Ramos distorsiona la
realidad, deforma caprichosamente la verdad y echa mano a un relato
sentimental, melodramático y telenovelero, al asegurar que “La gran maravilla
de este país es su tolerancia hacia los que son distintos y su apertura a
nuevos inmigrantes, refugiados, pobres y perseguidos”. Invade la verdad con
deformaciones emocionales, porque no quiere reconocer que lo que hace
maravilloso a Estados Unidos es su sistema legal, económico y político. Lo que
hace grande a Estados Unidos, es la exaltación a la libre empresa, al libre
mercado, a la propiedad privada. Es el respeto a los derechos y libertades, a
las leyes, a la separación de poderes, a
la libertad de expresión y a la libertad política. Ramos abandona los hechos en
favor de una narrativa convenenciera y demagógica.
El país diverso y
plural que Ramos quiere, no es el país que se ha convertido en la primera
economía del mundo, en la democracia más sólida del mundo. El país que Ramos
nos quiere imponer, es el país atrasado y tercermundista del que vienen huyendo
los inmigrantes.
Cambiar el mapa
étnico y cultural de Estados Unidos sería una soberana catástrofe. Es una
propuesta inadmisible.
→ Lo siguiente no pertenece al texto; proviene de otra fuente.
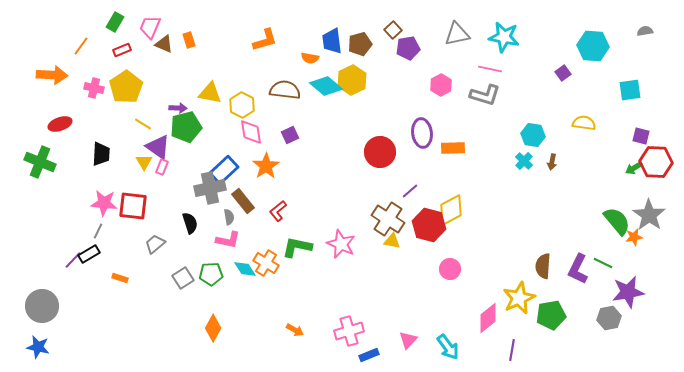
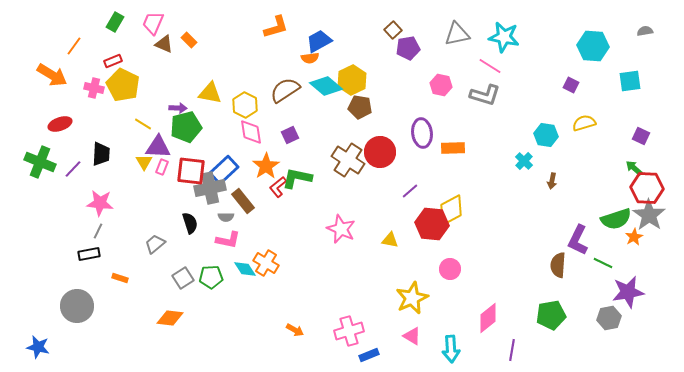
pink trapezoid at (150, 27): moved 3 px right, 4 px up
orange rectangle at (189, 40): rotated 28 degrees counterclockwise
orange L-shape at (265, 40): moved 11 px right, 13 px up
blue trapezoid at (332, 41): moved 13 px left; rotated 68 degrees clockwise
brown pentagon at (360, 44): moved 63 px down; rotated 25 degrees clockwise
orange line at (81, 46): moved 7 px left
red rectangle at (122, 50): moved 9 px left, 11 px down
orange semicircle at (310, 58): rotated 18 degrees counterclockwise
pink line at (490, 69): moved 3 px up; rotated 20 degrees clockwise
purple square at (563, 73): moved 8 px right, 12 px down; rotated 28 degrees counterclockwise
orange arrow at (52, 75): rotated 28 degrees clockwise
pink hexagon at (441, 85): rotated 20 degrees counterclockwise
yellow pentagon at (126, 87): moved 3 px left, 2 px up; rotated 12 degrees counterclockwise
brown semicircle at (285, 90): rotated 40 degrees counterclockwise
cyan square at (630, 90): moved 9 px up
yellow hexagon at (242, 105): moved 3 px right
yellow semicircle at (584, 123): rotated 25 degrees counterclockwise
cyan hexagon at (533, 135): moved 13 px right
purple square at (641, 136): rotated 12 degrees clockwise
purple triangle at (158, 147): rotated 32 degrees counterclockwise
brown arrow at (552, 162): moved 19 px down
red hexagon at (656, 162): moved 9 px left, 26 px down
green arrow at (634, 168): rotated 72 degrees clockwise
pink star at (104, 203): moved 4 px left
red square at (133, 206): moved 58 px right, 35 px up
red L-shape at (278, 211): moved 24 px up
gray semicircle at (229, 217): moved 3 px left; rotated 98 degrees clockwise
brown cross at (388, 219): moved 40 px left, 59 px up
green semicircle at (617, 221): moved 1 px left, 2 px up; rotated 112 degrees clockwise
red hexagon at (429, 225): moved 3 px right, 1 px up; rotated 8 degrees counterclockwise
orange star at (634, 237): rotated 18 degrees counterclockwise
yellow triangle at (392, 241): moved 2 px left, 1 px up
pink star at (341, 244): moved 15 px up
green L-shape at (297, 247): moved 69 px up
black rectangle at (89, 254): rotated 20 degrees clockwise
purple line at (73, 260): moved 91 px up
brown semicircle at (543, 266): moved 15 px right, 1 px up
purple L-shape at (578, 269): moved 29 px up
green pentagon at (211, 274): moved 3 px down
yellow star at (519, 298): moved 107 px left
gray circle at (42, 306): moved 35 px right
orange diamond at (213, 328): moved 43 px left, 10 px up; rotated 68 degrees clockwise
pink triangle at (408, 340): moved 4 px right, 4 px up; rotated 42 degrees counterclockwise
cyan arrow at (448, 347): moved 3 px right, 2 px down; rotated 32 degrees clockwise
Sería bueno preguntarle a Ramos si le gustaría que los
aztecas dejaran de ser la mayoría étnica de México, para favorecer el
crecimiento de españoles, cubanos, dominicanos, y puertorriqueños. O que una
minoría de blancos angloparlantes provenientes de Iowa, Ohio, Alaska y
Colorado, que no hablen español, fuera una minoria igualitaria a los aztecas y
odiaran comer tacos y picante. O que esa misma proporción minoritaria fuera
negra, hablara francés y proveniera de Haití.
No cabe la menor
duda, Ramos, al menos en cuanto a temas raciales y migratorios se refiere,
padece de una alarmante oligofrenia intelectual.